In any event, the Commission reasonably also found that OSS falls within Section 3(29)'s two-part definition of "network element." See 47 U.S.C. 153(29). First, operational support systems readily qualify as "facilit[ies] * * * used in the provision of a telecommunications service," and their functions are "features, functions, and capabilities that are provided by means of such facilit[ies]." Ibid.; see J.A. 117 (_ 517)); Pet. App. 42a-43a (agreeing with Commission).31 Moreover, the second sentence of Section 3(29) includes what is largely an express itemization of OSS: "databases * * * and information sufficient for billing and collection or used in the transmission, routing, or other provision of a telecommunications service." 47 U.S.C. 153(29); J.A. 117 (_ 517); Pet. App. 43a. The incumbents' approach would exclude several enumerated items-such as "databases" and "billing and collection" information-from the scope of the network elements to which new entrants may gain efficient, nondiscriminatory access, and that alone confirms that their approach is wrong.32 See Pet. App. 43a-44a. Finally, if Sections 3(29) or 251(c)(3) were ambiguous on this or any other issue, the Commission's approach would be entitled to substantial deference.
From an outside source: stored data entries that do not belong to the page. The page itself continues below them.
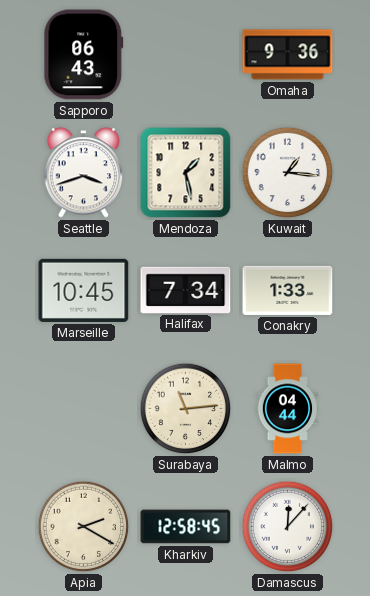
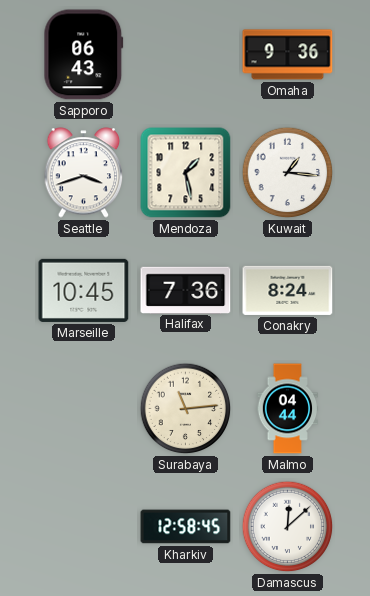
Halifax: 7:34 -> 7:36
Conakry: 1:33 -> 8:24
Apia: 2:20 -> none
Damascus: 12:07 -> 12:08
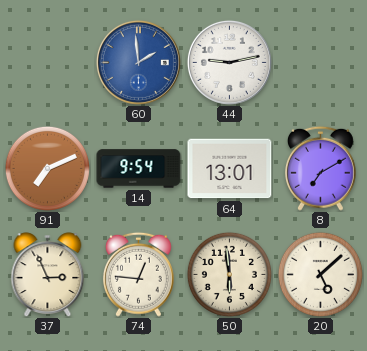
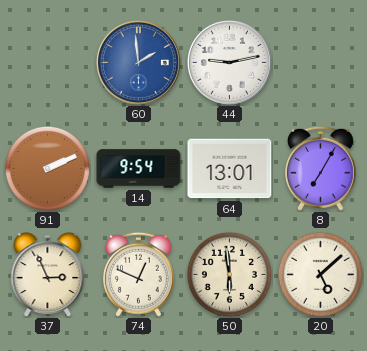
91: 7:11 -> 2:11
8: 7:10 -> 7:05
74: 12:46 -> 12:49
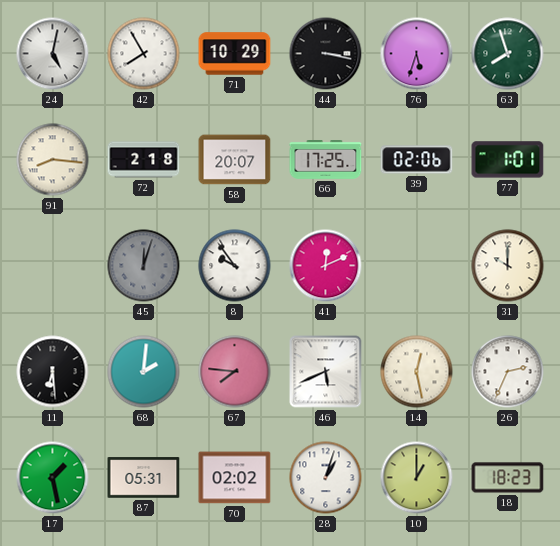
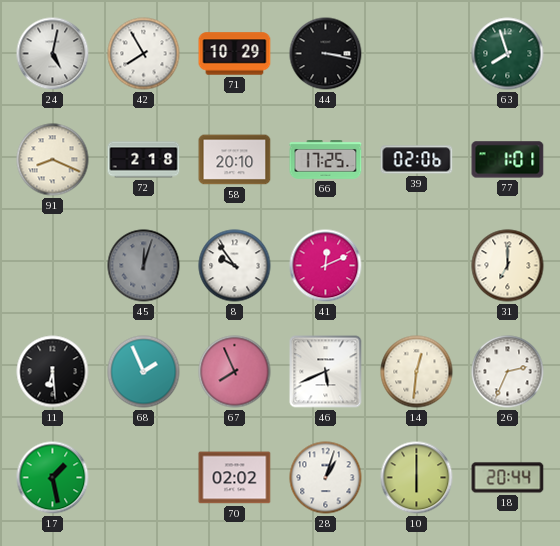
76: 5:33 -> none
91: 8:16 -> 8:19
58: 20:07 -> 20:10
31: 10:00 -> 7:00
68: 2:01 -> 1:56
67: 7:46 -> 7:56
14: 12:28 -> 12:31
87: 05:31 -> none
10: 1:00 -> 6:00
18: 18:23 -> 20:44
See Chevron, 467 U.S. at 843-844.
b. The incumbents next contend that the Commission improperly designated vertical switching features (e.g., call forwarding, caller identification, and call waiting) as "network elements." Bell Atl. Br. 71-72. In fact, however, the Commission expressly declined to unbundle the switch "into a basic switching element and independent vertical feature elements." J.A. 88 (_ 414). What the Commission did determine is that vertical features "are provided through operation of hardware and software comprising the 'facility' that is the switch"; that they are thus "'features' and 'functions' of the switch"; and that new entrants obtaining access to the switch are entitled to make use of those functions (just like other functions) of the element they have paid for. J.A. 87-88 (_ 413) (quoting 47 U.S.C. 153(29)).
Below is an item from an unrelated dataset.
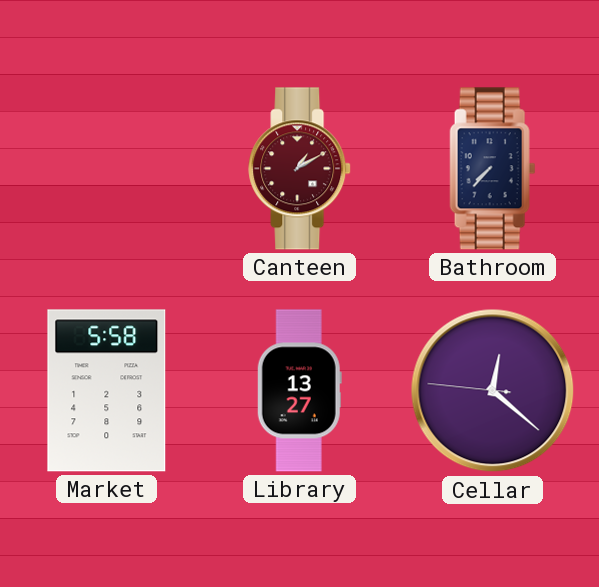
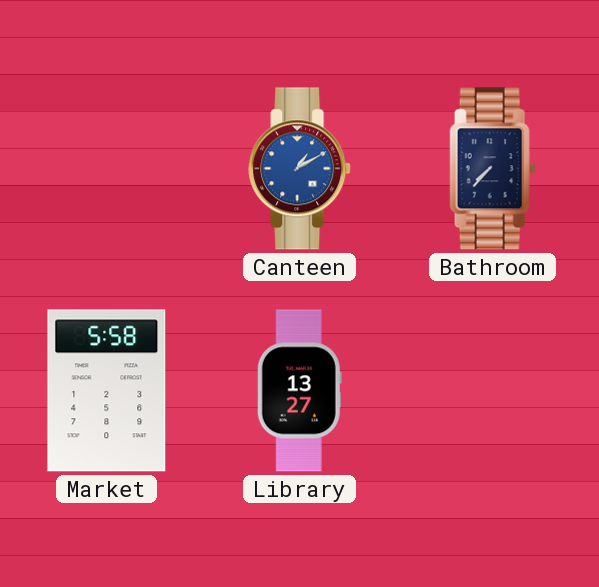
Canteen dial: burgundy -> blue
Cellar: 12:21 -> none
Without any textual basis, the incumbents would carve out of that switching element, and deny to new entrants, whatever functions the incumbents provide as retail services to their customers. See Bell Atl. Br. 72. That proposal flies in the face of Sections 3(29) and 251(c)(3), and the Commission reasonably rejected it. J.A. 87-88 (_ 413). As the Eighth Circuit recognized, Section 251(c)(3) entitles new entrants to gain access to elements used in providing services whether or not the incumbent also offers those services to its customers and whether or not the new entrant could therefore resell them. Pet. App. 45a; see also pp. 36-41, supra. Indeed, the incumbents' approach would invite obvious abuse, as the Commission found: it would encourage them to evade their unbundled access duties altogether by recharacterizing elements as "services" and selling them as such to end users. J.A. 41 (_ 263); see also Pet. App. 45a.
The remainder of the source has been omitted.